> **Extracted information**
/---

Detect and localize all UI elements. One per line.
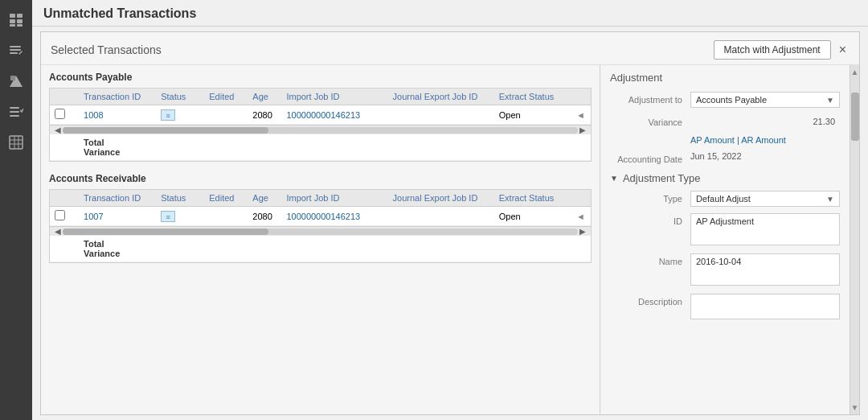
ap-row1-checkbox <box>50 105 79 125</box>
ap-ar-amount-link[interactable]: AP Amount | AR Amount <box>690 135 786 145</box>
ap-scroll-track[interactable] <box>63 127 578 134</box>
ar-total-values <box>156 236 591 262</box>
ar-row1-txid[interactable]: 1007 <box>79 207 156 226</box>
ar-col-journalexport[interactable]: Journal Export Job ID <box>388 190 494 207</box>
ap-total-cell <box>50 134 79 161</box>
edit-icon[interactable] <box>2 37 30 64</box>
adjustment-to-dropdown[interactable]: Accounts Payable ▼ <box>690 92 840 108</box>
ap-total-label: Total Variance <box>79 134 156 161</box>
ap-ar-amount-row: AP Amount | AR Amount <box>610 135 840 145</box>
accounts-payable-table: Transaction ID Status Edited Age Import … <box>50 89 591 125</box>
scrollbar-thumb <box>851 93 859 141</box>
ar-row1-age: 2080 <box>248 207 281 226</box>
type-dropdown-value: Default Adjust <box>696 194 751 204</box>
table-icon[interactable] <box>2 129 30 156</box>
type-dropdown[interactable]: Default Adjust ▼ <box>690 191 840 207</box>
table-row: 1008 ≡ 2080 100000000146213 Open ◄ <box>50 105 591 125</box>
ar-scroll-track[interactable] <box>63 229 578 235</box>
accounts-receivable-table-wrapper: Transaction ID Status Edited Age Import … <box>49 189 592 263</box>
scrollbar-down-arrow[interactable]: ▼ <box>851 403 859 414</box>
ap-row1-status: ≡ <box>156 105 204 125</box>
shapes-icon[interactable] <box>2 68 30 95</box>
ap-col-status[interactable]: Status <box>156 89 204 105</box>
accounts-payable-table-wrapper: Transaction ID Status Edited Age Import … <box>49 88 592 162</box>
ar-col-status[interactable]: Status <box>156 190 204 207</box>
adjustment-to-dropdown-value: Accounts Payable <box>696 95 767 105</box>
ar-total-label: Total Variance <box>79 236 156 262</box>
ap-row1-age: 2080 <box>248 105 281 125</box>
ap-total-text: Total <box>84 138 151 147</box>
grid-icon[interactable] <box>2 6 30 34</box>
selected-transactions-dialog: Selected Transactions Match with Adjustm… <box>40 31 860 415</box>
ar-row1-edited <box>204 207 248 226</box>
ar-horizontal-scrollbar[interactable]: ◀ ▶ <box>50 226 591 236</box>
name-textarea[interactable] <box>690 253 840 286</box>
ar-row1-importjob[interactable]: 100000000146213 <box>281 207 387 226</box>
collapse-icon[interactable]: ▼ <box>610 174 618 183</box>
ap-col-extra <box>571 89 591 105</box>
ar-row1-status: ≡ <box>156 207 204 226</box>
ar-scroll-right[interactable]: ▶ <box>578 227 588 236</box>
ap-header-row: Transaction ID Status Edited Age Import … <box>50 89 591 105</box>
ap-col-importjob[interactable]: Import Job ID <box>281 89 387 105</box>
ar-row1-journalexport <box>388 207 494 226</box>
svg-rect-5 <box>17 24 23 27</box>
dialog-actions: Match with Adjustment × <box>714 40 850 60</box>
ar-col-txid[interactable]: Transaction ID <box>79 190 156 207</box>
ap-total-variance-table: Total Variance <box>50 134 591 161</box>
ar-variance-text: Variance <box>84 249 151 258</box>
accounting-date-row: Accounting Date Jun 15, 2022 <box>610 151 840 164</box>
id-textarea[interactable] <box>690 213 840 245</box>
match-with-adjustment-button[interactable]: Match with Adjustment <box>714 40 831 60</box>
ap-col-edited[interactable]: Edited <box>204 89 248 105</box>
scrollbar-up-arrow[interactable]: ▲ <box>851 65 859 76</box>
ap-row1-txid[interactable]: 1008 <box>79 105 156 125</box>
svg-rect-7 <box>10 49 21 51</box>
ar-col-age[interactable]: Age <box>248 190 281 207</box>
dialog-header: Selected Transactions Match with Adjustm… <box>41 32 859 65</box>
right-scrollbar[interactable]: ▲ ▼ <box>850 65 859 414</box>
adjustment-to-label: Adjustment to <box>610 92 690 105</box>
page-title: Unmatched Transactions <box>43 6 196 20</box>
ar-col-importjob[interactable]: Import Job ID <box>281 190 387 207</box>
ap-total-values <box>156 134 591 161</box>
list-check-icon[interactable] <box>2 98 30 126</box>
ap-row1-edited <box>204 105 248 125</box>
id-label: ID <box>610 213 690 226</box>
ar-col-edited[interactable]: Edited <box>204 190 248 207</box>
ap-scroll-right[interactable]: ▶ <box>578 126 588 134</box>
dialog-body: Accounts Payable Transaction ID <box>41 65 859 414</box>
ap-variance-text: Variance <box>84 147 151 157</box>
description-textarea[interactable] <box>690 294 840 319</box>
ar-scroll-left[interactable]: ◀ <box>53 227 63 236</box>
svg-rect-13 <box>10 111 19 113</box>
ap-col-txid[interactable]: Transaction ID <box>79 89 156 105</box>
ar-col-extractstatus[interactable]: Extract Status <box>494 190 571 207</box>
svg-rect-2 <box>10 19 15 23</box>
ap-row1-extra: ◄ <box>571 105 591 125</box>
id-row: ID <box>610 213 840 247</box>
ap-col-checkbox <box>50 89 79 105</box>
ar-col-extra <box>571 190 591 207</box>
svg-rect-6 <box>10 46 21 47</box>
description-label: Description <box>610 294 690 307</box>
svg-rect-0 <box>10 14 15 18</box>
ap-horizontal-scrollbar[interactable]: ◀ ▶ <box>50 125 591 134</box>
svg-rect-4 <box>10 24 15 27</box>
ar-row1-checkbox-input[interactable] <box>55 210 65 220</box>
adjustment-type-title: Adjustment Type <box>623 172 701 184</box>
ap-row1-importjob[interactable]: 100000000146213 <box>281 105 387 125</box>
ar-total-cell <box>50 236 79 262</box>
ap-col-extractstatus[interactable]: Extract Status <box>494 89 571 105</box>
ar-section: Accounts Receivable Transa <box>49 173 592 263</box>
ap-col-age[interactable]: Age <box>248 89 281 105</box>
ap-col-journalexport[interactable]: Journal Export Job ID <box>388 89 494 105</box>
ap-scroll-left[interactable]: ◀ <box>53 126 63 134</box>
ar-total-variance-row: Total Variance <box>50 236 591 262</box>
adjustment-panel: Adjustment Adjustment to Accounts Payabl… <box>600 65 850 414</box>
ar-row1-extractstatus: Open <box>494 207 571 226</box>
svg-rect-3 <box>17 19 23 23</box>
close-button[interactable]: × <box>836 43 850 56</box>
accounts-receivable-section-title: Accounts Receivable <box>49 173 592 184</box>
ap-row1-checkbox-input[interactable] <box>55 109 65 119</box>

\---

> **Problem statement**
Omitting the images, transcribe every record exactly.

> **Answer space**
Detect and localize all UI elements. One per line.
ap-row1-checkbox <box>50 105 79 125</box>
ap-ar-amount-link[interactable]: AP Amount | AR Amount <box>690 135 786 145</box>
ap-scroll-track[interactable] <box>63 127 578 134</box>
ar-total-values <box>156 236 591 262</box>
ar-row1-txid[interactable]: 1007 <box>79 207 156 226</box>
ar-col-journalexport[interactable]: Journal Export Job ID <box>388 190 494 207</box>
ap-total-cell <box>50 134 79 161</box>
edit-icon[interactable] <box>2 37 30 64</box>
adjustment-to-dropdown[interactable]: Accounts Payable ▼ <box>690 92 840 108</box>
ap-total-label: Total Variance <box>79 134 156 161</box>
ap-ar-amount-row: AP Amount | AR Amount <box>610 135 840 145</box>
accounts-payable-table: Transaction ID Status Edited Age Import … <box>50 89 591 125</box>
scrollbar-thumb <box>851 93 859 141</box>
ar-row1-age: 2080 <box>248 207 281 226</box>
type-dropdown-value: Default Adjust <box>696 194 751 204</box>
table-icon[interactable] <box>2 129 30 156</box>
type-dropdown[interactable]: Default Adjust ▼ <box>690 191 840 207</box>
table-row: 1008 ≡ 2080 100000000146213 Open ◄ <box>50 105 591 125</box>
ar-scroll-track[interactable] <box>63 229 578 235</box>
accounts-receivable-table-wrapper: Transaction ID Status Edited Age Import … <box>49 189 592 263</box>
scrollbar-down-arrow[interactable]: ▼ <box>851 403 859 414</box>
ap-row1-status: ≡ <box>156 105 204 125</box>
shapes-icon[interactable] <box>2 68 30 95</box>
ap-col-status[interactable]: Status <box>156 89 204 105</box>
accounts-payable-table-wrapper: Transaction ID Status Edited Age Import … <box>49 88 592 162</box>
ar-col-status[interactable]: Status <box>156 190 204 207</box>
adjustment-to-dropdown-value: Accounts Payable <box>696 95 767 105</box>
ar-total-label: Total Variance <box>79 236 156 262</box>
ap-row1-age: 2080 <box>248 105 281 125</box>
ap-total-text: Total <box>84 138 151 147</box>
grid-icon[interactable] <box>2 6 30 34</box>
selected-transactions-dialog: Selected Transactions Match with Adjustm… <box>40 31 860 415</box>
ar-row1-edited <box>204 207 248 226</box>
ar-horizontal-scrollbar[interactable]: ◀ ▶ <box>50 226 591 236</box>
name-textarea[interactable] <box>690 253 840 286</box>
ar-row1-importjob[interactable]: 100000000146213 <box>281 207 387 226</box>
collapse-icon[interactable]: ▼ <box>610 174 618 183</box>
ap-col-extra <box>571 89 591 105</box>
ar-row1-status: ≡ <box>156 207 204 226</box>
ar-scroll-right[interactable]: ▶ <box>578 227 588 236</box>
ap-header-row: Transaction ID Status Edited Age Import … <box>50 89 591 105</box>
ap-col-importjob[interactable]: Import Job ID <box>281 89 387 105</box>
ar-row1-journalexport <box>388 207 494 226</box>
svg-rect-5 <box>17 24 23 27</box>
dialog-actions: Match with Adjustment × <box>714 40 850 60</box>
ar-col-txid[interactable]: Transaction ID <box>79 190 156 207</box>
ap-total-variance-table: Total Variance <box>50 134 591 161</box>
ar-variance-text: Variance <box>84 249 151 258</box>
accounting-date-row: Accounting Date Jun 15, 2022 <box>610 151 840 164</box>
id-textarea[interactable] <box>690 213 840 245</box>
match-with-adjustment-button[interactable]: Match with Adjustment <box>714 40 831 60</box>
ap-col-edited[interactable]: Edited <box>204 89 248 105</box>
scrollbar-up-arrow[interactable]: ▲ <box>851 65 859 76</box>
ap-row1-txid[interactable]: 1008 <box>79 105 156 125</box>
svg-rect-7 <box>10 49 21 51</box>
ar-col-age[interactable]: Age <box>248 190 281 207</box>
dialog-header: Selected Transactions Match with Adjustm… <box>41 32 859 65</box>
right-scrollbar[interactable]: ▲ ▼ <box>850 65 859 414</box>
adjustment-to-label: Adjustment to <box>610 92 690 105</box>
page-title: Unmatched Transactions <box>43 6 196 20</box>
ar-col-importjob[interactable]: Import Job ID <box>281 190 387 207</box>
ap-total-values <box>156 134 591 161</box>
list-check-icon[interactable] <box>2 98 30 126</box>
ap-row1-edited <box>204 105 248 125</box>
id-label: ID <box>610 213 690 226</box>
ar-col-edited[interactable]: Edited <box>204 190 248 207</box>
ap-scroll-right[interactable]: ▶ <box>578 126 588 134</box>
dialog-body: Accounts Payable Transaction ID <box>41 65 859 414</box>
ap-variance-text: Variance <box>84 147 151 157</box>
description-textarea[interactable] <box>690 294 840 319</box>
ar-scroll-left[interactable]: ◀ <box>53 227 63 236</box>
svg-rect-13 <box>10 111 19 113</box>
ap-col-txid[interactable]: Transaction ID <box>79 89 156 105</box>
ar-col-extractstatus[interactable]: Extract Status <box>494 190 571 207</box>
svg-rect-2 <box>10 19 15 23</box>
ap-row1-extra: ◄ <box>571 105 591 125</box>
id-row: ID <box>610 213 840 247</box>
ap-col-checkbox <box>50 89 79 105</box>
ar-col-extra <box>571 190 591 207</box>
svg-rect-6 <box>10 46 21 47</box>
description-label: Description <box>610 294 690 307</box>
svg-rect-0 <box>10 14 15 18</box>
ap-horizontal-scrollbar[interactable]: ◀ ▶ <box>50 125 591 134</box>
svg-rect-4 <box>10 24 15 27</box>
ar-row1-checkbox-input[interactable] <box>55 210 65 220</box>
adjustment-type-title: Adjustment Type <box>623 172 701 184</box>
ap-row1-importjob[interactable]: 100000000146213 <box>281 105 387 125</box>
ar-total-cell <box>50 236 79 262</box>
ap-col-extractstatus[interactable]: Extract Status <box>494 89 571 105</box>
ar-section: Accounts Receivable Transa <box>49 173 592 263</box>
ap-col-age[interactable]: Age <box>248 89 281 105</box>
ap-col-journalexport[interactable]: Journal Export Job ID <box>388 89 494 105</box>
ap-scroll-left[interactable]: ◀ <box>53 126 63 134</box>
ar-total-variance-row: Total Variance <box>50 236 591 262</box>
adjustment-panel: Adjustment Adjustment to Accounts Payabl… <box>600 65 850 414</box>
ar-row1-extractstatus: Open <box>494 207 571 226</box>
svg-rect-3 <box>17 19 23 23</box>
close-button[interactable]: × <box>836 43 850 56</box>
accounts-receivable-section-title: Accounts Receivable <box>49 173 592 184</box>
ap-row1-checkbox-input[interactable] <box>55 109 65 119</box>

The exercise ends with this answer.